Branża e-bookowa jest dopiero u progu tego problemu i ma szansę wybrać właściwą drogę. Mamy porównanie z branżą muzyczną (która jest już branżą po przejściach), gdzie mnóstwo pieniędzy i energii jest marnotrawionych na walkę z p2p albo z pojedynczymi użytkownikami, albo na rozwój DRM a skala piractwa wcale się nie zmniejsza.

Niestety w polskich warunkach najwazniejszy jest populistyczny lans w jakichś komisjach, izbach, konwencjach, konferencjach.

Autor:  jarett [ 28 cze 2010 19:52:16 ]
Tytuł:  Re: Po posiedzeniu Sekcji Publikacji Elektronicznych PIK - kom.

A jeszcze jedna ciekawa rzecz mi się przypomniała.
Pan Gołębiewski, zasiadający w szanownym gremium pisał kiedyś w swojej książce pod dziwnym tytułem
" e książka | book. Kultura szerokopasmowa" co następuje:

"(...)absurdalne są wszelkie próby ograniczenia funkcjonalności e-książek np. przez wprowadzenie limitu stron, które można wydrukować. Ograniczając prawa konsumenta, zniechęcamy go nie tylko do produktu, lecz także do własnej marki.
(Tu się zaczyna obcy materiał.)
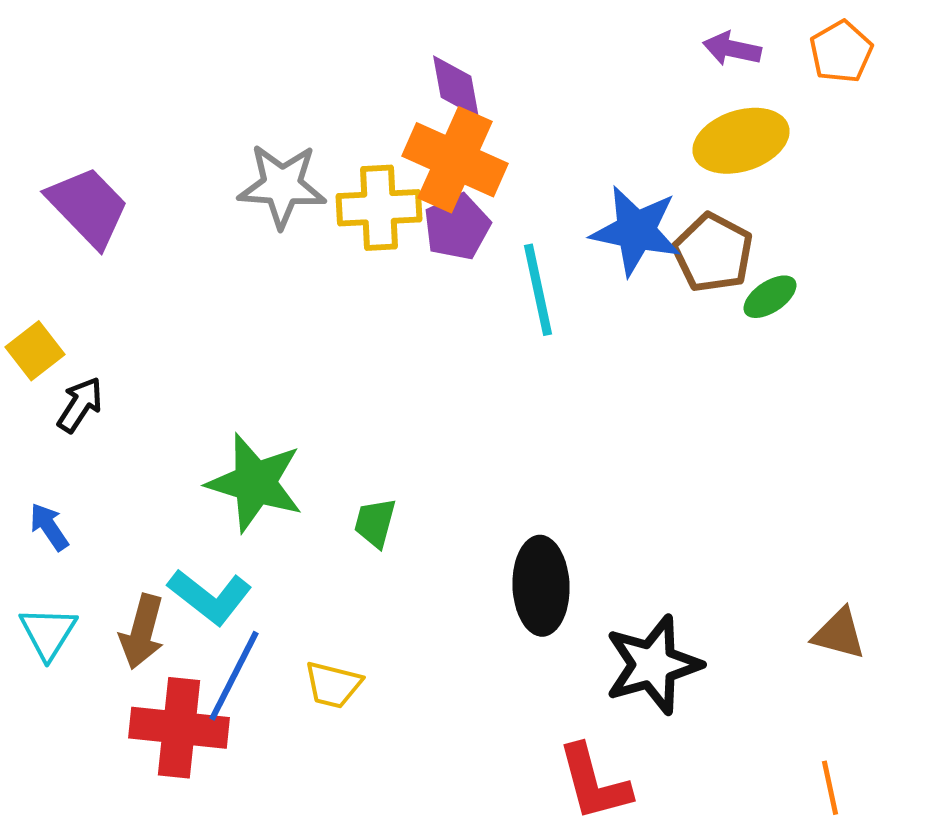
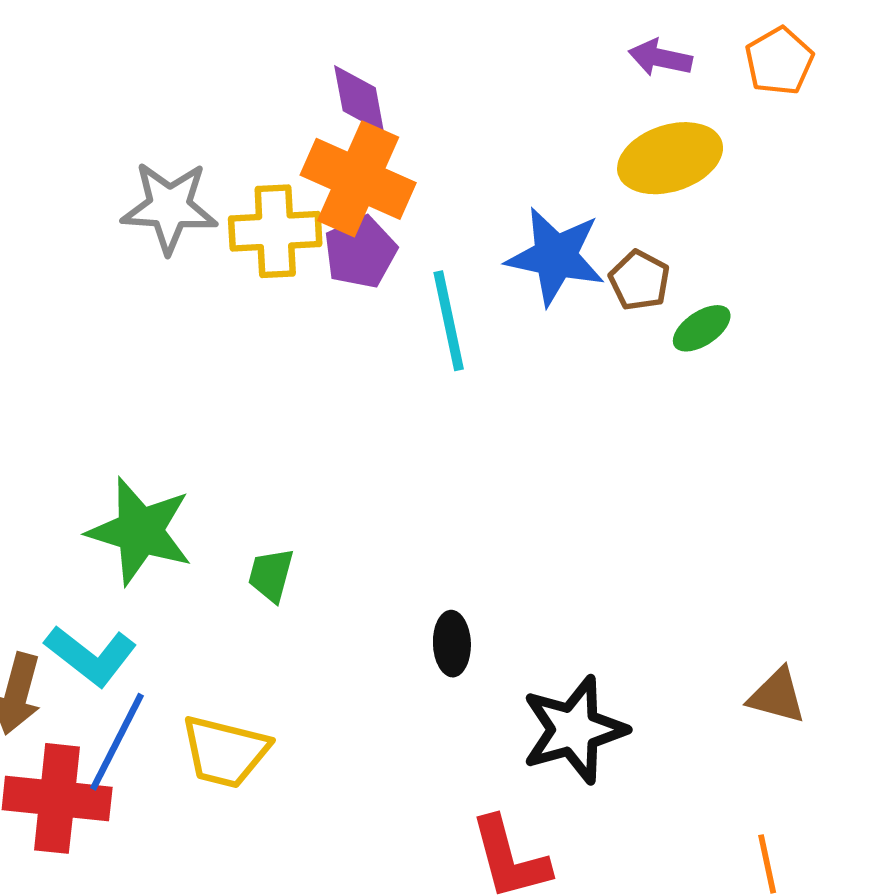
brown pentagon: (713, 253) -> (640, 280), size x0.7
black ellipse: (541, 586) -> (452, 644), size x0.6
yellow trapezoid: (333, 685) -> (225, 752), size x1.4

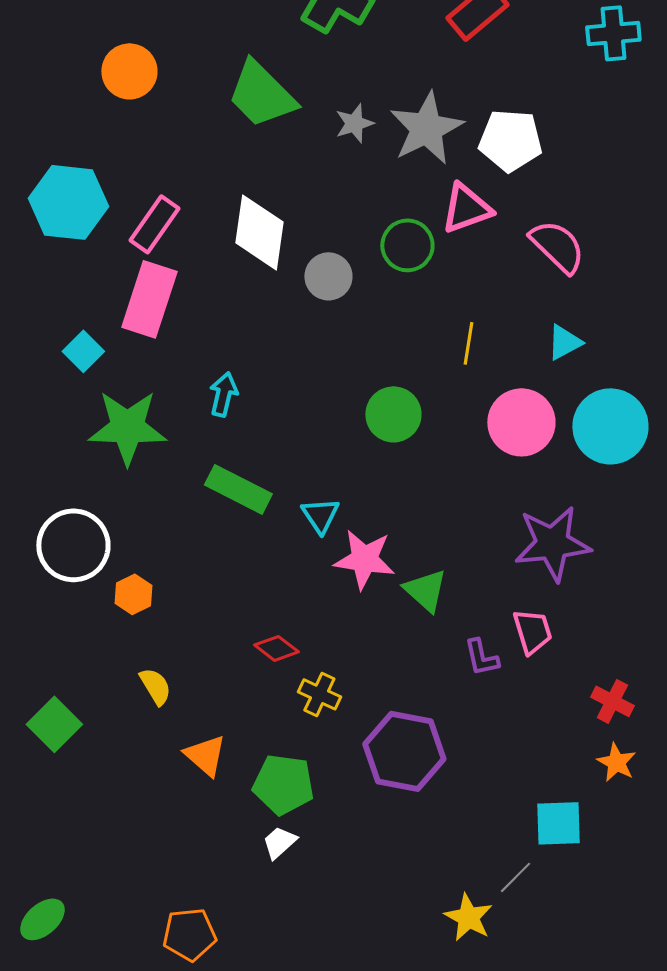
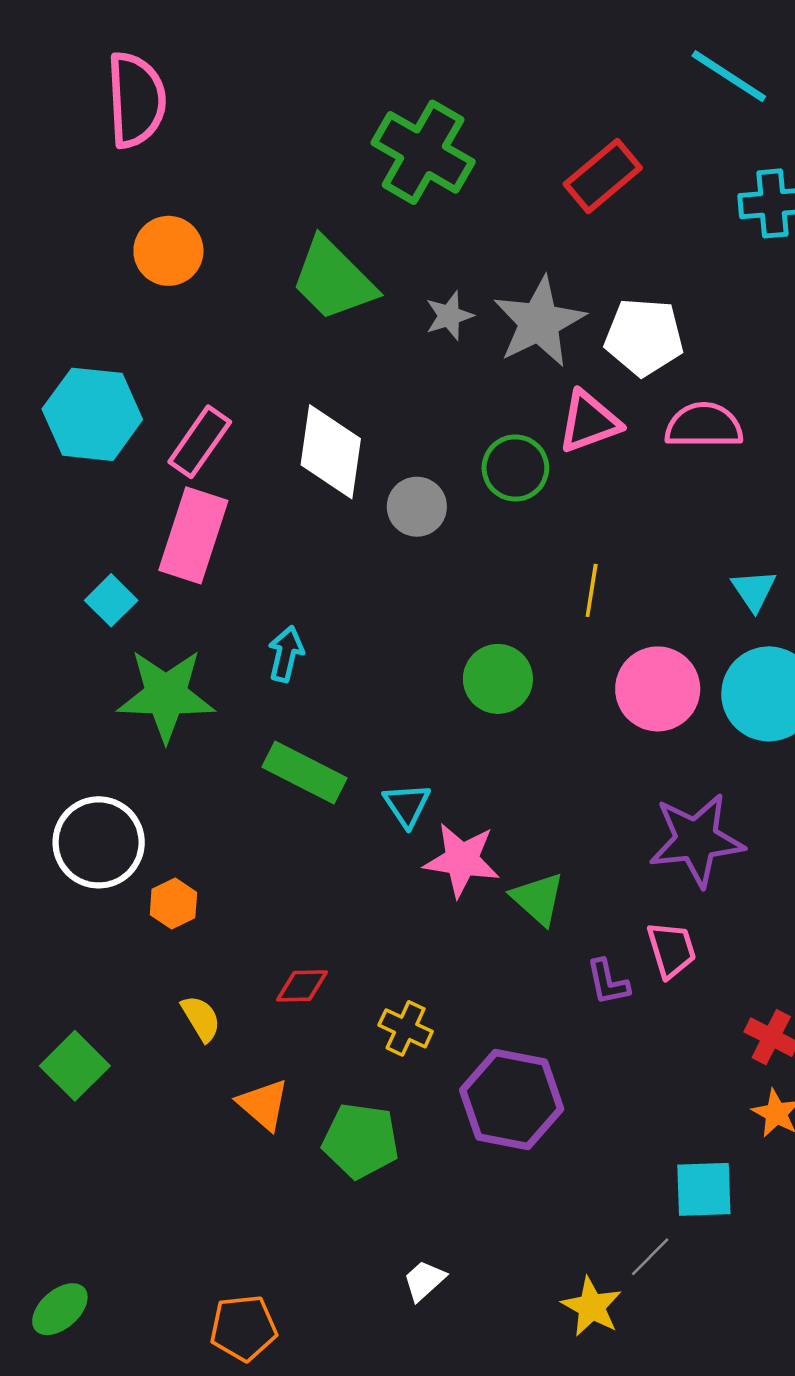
pink semicircle: (557, 246) -> (704, 426), moved, turned -44
cyan triangle: (564, 342) -> (754, 590), moved, turned -36
red diamond: (276, 648) -> (302, 986), moved, turned -39
white trapezoid: (279, 842) -> (424, 1280), moved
Z handlowego punktu widzenia są to błędy niewybaczalne"..

i dalej...

"Trzeba zatem stworzyć takie ekonomiczne podstawy funkcjonowania kultury w internecie, które uczynią istnienie sieci peer-to-peer nieopłacalnymi"

Pozostawiam pod rozwagę - mam nadzieję, że Pan Gołębiewski walczył o swoje poglądy, ale ostateczna decyzja PIKu stoi w zupełnej sprzeczności z tym (skądinąd słusznym, acz odległym w realizacji) rozumowaniem.
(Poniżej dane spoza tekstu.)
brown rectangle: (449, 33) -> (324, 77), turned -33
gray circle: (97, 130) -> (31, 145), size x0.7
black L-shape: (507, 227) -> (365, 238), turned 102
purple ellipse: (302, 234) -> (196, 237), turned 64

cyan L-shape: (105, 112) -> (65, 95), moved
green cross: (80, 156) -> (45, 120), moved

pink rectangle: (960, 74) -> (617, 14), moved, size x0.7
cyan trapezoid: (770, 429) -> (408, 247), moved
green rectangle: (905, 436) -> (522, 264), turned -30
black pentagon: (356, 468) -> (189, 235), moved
Autor:  komiks [ 01 lip 2010 14:33:45 ]
Tytuł:  Re: Po posiedzeniu Sekcji Publikacji Elektronicznych PIK - k

Aby zacytować czyjąś wypowiedz listowną należy uzyskać zgodę autora listu.
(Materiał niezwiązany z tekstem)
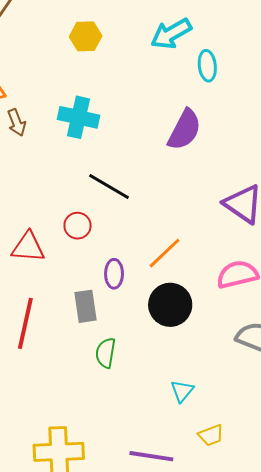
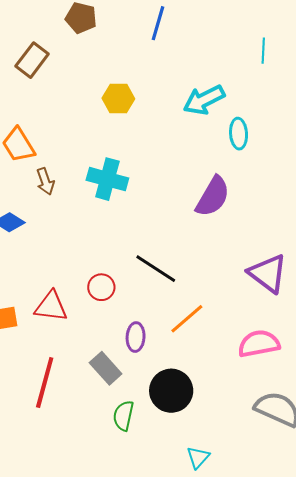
black line: (109, 187) -> (156, 269), moved
black circle: (170, 305) -> (171, 391), moved
gray rectangle: (86, 306) -> (106, 368), turned -36

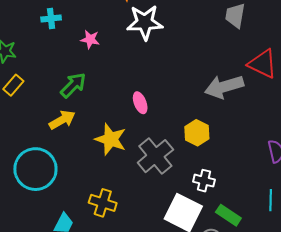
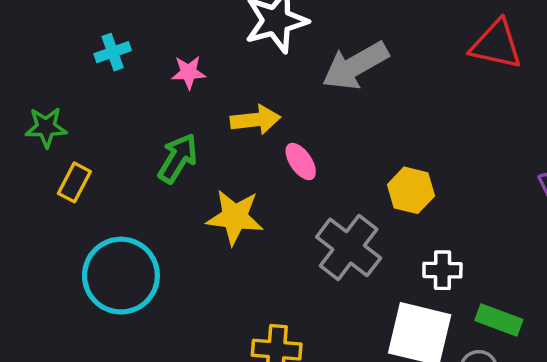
gray arrow: (224, 87) -> (355, 66), moved
yellow arrow: (62, 120) -> (255, 120), moved, turned 36
yellow star: (111, 139) -> (235, 217), moved
cyan circle: (35, 169) -> (121, 276), moved

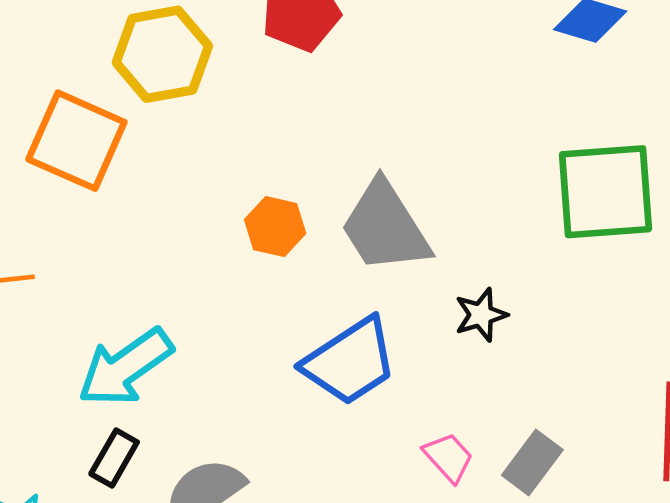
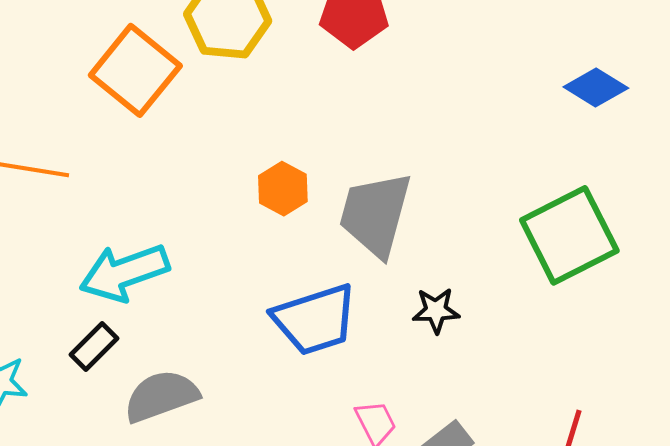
green square: (606, 192) -> (569, 235), turned -38
gray trapezoid: (385, 227) -> (375, 214), turned 32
Autor:  Mori [ 01 lip 2010 16:53:36 ]
Tytuł:  Re: Po posiedzeniu Sekcji Publikacji Elektronicznych PIK - k

komiks napisał(a):
Aby zacytować czyjąś wypowiedz listowną należy uzyskać zgodę autora listu.

Jeżeli było się odbiorcą tego listu - to nie, jak tłumaczył kiedyś Olgierd Rudak na swoim blogu (natomiast musimy uzyskać zgodę adresata na opublikowanie własnego listu, jaki mu wysłaliśmy). Zatem - zgodę tak, ale adresata, nie nadawcy. Ponieważ cytowałem list, który otrzymałem, nie potrzebowałem niczyjej zgody (poza swoją własną) - bo w momencie, gdy go otrzymuję, należy on już do mnie.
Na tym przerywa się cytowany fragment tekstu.